When economies closed, panic spread through the highly levered financial system as investors correctly calculated that recession would result. A run on high-risk assets and highly levered financial positions erupted. The profitable process of ‘risking-up’, pushed relentlessly by the major central banks since 2009, abruptly went into reverse with devastating consequences.
The financial markets were pushed to the edge. Liquidity evaporated and signs of sheer panic emerged. Not since October 2008 had the world been so close to financial meltdown than in the dark days of mid-March 2020. The financial system was teetering on the edge of collapse.
Central banks and governments, once again, ran to the rescue of not just the financial markets but also the real economy. The 12-year period of constant central bank meddling reached its pinnacle when the Fed stepped in to support Treasury markets, corporate commercial-paper and municipal bond markets and short-term money-markets. In addition, governments issued multi-trillion stimulus packages. Similar desperate actions were witnessed across the globe.
The era of monetary and ‘Keynesian’ madness was pushed to never-before-seen extremes. Nothing probably shows this better than the ‘aggregate social financing’ of the real economy of China, which started to ‘blast into orbit’ in March 2020.

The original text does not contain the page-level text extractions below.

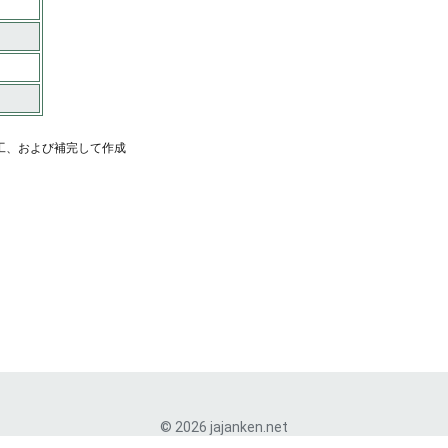
工、および補完して作成
© 2026 jajanken.net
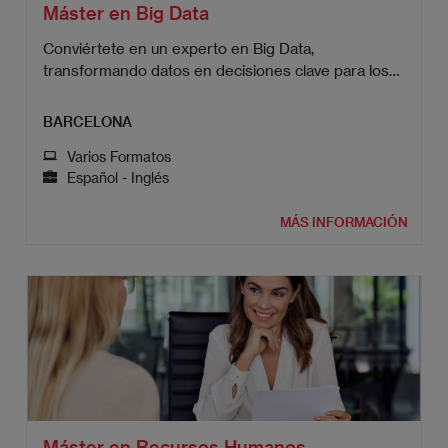
Máster en Big Data
Conviértete en un experto en Big Data,
transformando datos en decisiones clave para los
negocios.
BARCELONA
Varios Formatos
Español - Inglés
MÁS INFORMACIÓN
Máster en Recursos Humanos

Figure 1. Yearly cumulative aggregate financing to the real economy (flow) in China. Source: GnS Economics, People’s Bank of China
The financial La-La-Land heading into Armageddon
According to the OECD, real economic activity crashed during the first half of 2020. Real GDP fell by 9.5% in the US and 12% in the Eurozone (M-o-M) in Q2, following declines of 1.3% and 3.6% in Q1. The leading indicators of the OECD show (see Figure 2) that despite massive stimulus, we were still far below July expansion levels. The economic impact has been massive.
Figure 2. The leading indicators of the OECD. Source: GnS Economics, OECD
Many observers fail to recognize that the pandemic struck a highly levered financial system which was already in crisis. The Fed provided support to the repo-markets, and the economic output was declining (in the Eurozone) or seriously slowing (in the U.S.). The European banking sector was fragile and unable to cope with any larger economic shocks.
Now, we have stock markets that have decoupled from real economic activity to an unprecedented degree and a moribund European banking sector practically doomed to collapse. The constant resuscitation and bailouts of the central banks since the last crisis in 2009 have pushed us to the brink of ‘Financial Armageddon’, initiated this time by the repo-market implosion and the coronavirus pandemic.
When it truly gets going, as it likely will, do not blame the virus. Blame the reckless central bankers.